Information supplied: Begin

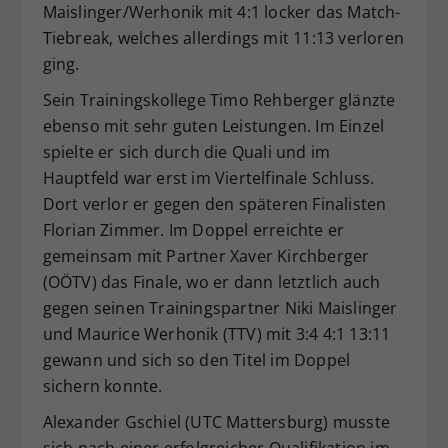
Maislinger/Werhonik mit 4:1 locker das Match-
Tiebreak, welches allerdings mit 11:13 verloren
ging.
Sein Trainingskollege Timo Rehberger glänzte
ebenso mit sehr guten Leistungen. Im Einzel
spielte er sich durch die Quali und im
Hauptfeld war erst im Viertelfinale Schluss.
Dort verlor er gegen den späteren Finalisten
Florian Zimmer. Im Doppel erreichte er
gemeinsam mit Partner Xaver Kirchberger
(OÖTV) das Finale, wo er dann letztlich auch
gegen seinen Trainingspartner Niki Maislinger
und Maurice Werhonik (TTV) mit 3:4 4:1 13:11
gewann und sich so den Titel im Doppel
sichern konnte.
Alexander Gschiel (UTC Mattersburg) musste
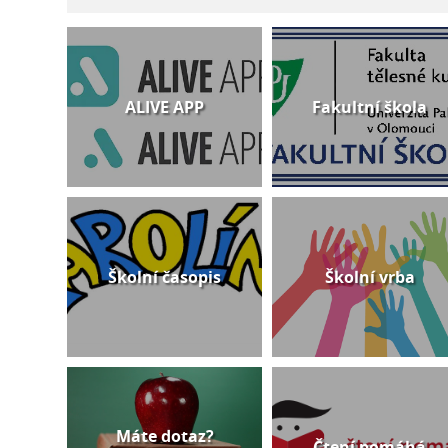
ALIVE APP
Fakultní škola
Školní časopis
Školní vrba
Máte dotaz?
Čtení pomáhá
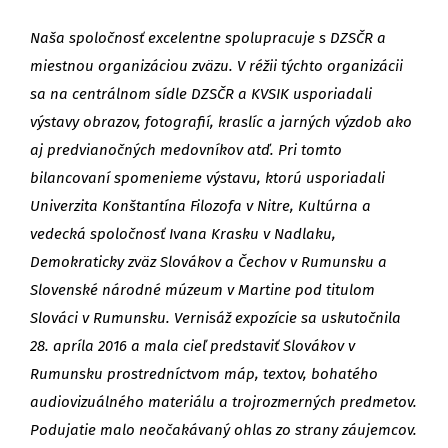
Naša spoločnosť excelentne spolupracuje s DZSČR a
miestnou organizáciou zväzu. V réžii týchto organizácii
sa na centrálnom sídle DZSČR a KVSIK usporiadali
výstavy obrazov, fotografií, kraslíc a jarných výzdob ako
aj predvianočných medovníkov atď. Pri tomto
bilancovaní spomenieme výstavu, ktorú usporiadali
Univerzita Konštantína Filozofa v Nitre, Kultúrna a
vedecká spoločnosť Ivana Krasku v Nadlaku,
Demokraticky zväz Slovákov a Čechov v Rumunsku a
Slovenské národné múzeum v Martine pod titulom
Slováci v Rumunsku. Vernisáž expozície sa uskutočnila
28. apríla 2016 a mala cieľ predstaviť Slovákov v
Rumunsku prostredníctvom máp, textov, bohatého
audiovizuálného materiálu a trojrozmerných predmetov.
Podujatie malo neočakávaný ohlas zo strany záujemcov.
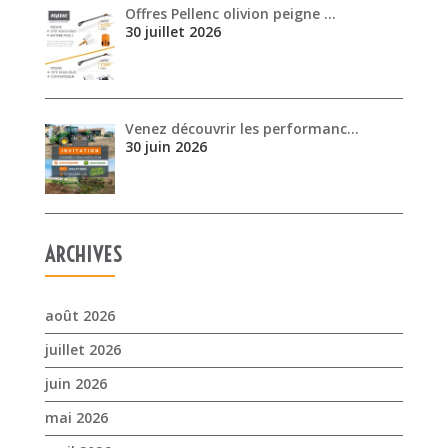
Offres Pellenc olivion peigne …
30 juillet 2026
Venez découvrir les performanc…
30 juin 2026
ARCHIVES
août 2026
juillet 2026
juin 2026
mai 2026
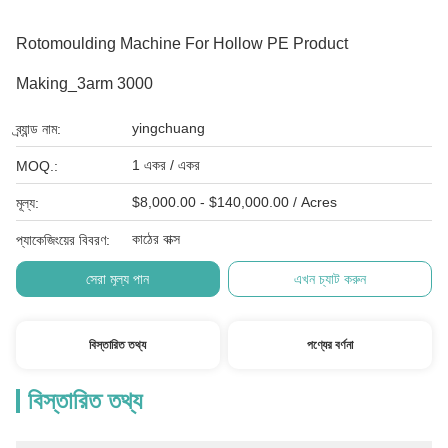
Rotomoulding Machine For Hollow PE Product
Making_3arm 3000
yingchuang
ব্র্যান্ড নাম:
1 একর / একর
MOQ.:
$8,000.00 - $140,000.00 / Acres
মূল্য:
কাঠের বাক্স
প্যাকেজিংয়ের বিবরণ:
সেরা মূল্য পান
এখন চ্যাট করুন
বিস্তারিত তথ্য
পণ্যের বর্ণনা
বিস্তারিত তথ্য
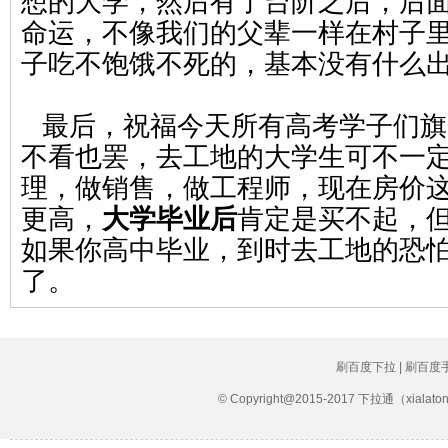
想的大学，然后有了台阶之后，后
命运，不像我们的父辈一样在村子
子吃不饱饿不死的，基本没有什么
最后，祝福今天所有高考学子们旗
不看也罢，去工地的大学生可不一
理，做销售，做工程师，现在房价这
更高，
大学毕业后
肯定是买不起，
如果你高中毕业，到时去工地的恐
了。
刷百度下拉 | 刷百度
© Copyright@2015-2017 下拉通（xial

Information supplied: End

What you need to do -
Restate the data above word for word. Do not include the images.

Solution for this problem -
Maislinger/Werhonik mit 4:1 locker das Match-
Tiebreak, welches allerdings mit 11:13 verloren
ging.
Sein Trainingskollege Timo Rehberger glänzte
ebenso mit sehr guten Leistungen. Im Einzel
spielte er sich durch die Quali und im
Hauptfeld war erst im Viertelfinale Schluss.
Dort verlor er gegen den späteren Finalisten
Florian Zimmer. Im Doppel erreichte er
gemeinsam mit Partner Xaver Kirchberger
(OÖTV) das Finale, wo er dann letztlich auch
gegen seinen Trainingspartner Niki Maislinger
und Maurice Werhonik (TTV) mit 3:4 4:1 13:11
gewann und sich so den Titel im Doppel
sichern konnte.
Alexander Gschiel (UTC Mattersburg) musste
ALIVE APP
Fakultní škola
Školní časopis
Školní vrba
Máte dotaz?
Čtení pomáhá
Naša spoločnosť excelentne spolupracuje s DZSČR a
miestnou organizáciou zväzu. V réžii týchto organizácii
sa na centrálnom sídle DZSČR a KVSIK usporiadali
výstavy obrazov, fotografií, kraslíc a jarných výzdob ako
aj predvianočných medovníkov atď. Pri tomto
bilancovaní spomenieme výstavu, ktorú usporiadali
Univerzita Konštantína Filozofa v Nitre, Kultúrna a
vedecká spoločnosť Ivana Krasku v Nadlaku,
Demokraticky zväz Slovákov a Čechov v Rumunsku a
Slovenské národné múzeum v Martine pod titulom
Slováci v Rumunsku. Vernisáž expozície sa uskutočnila
28. apríla 2016 a mala cieľ predstaviť Slovákov v
Rumunsku prostredníctvom máp, textov, bohatého
audiovizuálného materiálu a trojrozmerných predmetov.
Podujatie malo neočakávaný ohlas zo strany záujemcov.
Offres Pellenc olivion peigne …
30 juillet 2026
Venez découvrir les performanc…
30 juin 2026
ARCHIVES
août 2026
juillet 2026
juin 2026
mai 2026
Rotomoulding Machine For Hollow PE Product
Making_3arm 3000
yingchuang
ব্র্যান্ড নাম:
1 একর / একর
MOQ.:
$8,000.00 - $140,000.00 / Acres
মূল্য:
কাঠের বাক্স
প্যাকেজিংয়ের বিবরণ:
সেরা মূল্য পান
এখন চ্যাট করুন
বিস্তারিত তথ্য
পণ্যের বর্ণনা
বিস্তারিত তথ্য
想的大学，然后有了台阶之后，后
命运，不像我们的父辈一样在村子
子吃不饱饿不死的，基本没有什么
最后，祝福今天所有高考学子们旗
不看也罢，去工地的大学生可不一
理，做销售，做工程师，现在房价这
更高，
大学毕业后
肯定是买不起，
如果你高中毕业，到时去工地的恐
了。
刷百度下拉 | 刷百度
© Copyright@2015-2017 下拉通（xial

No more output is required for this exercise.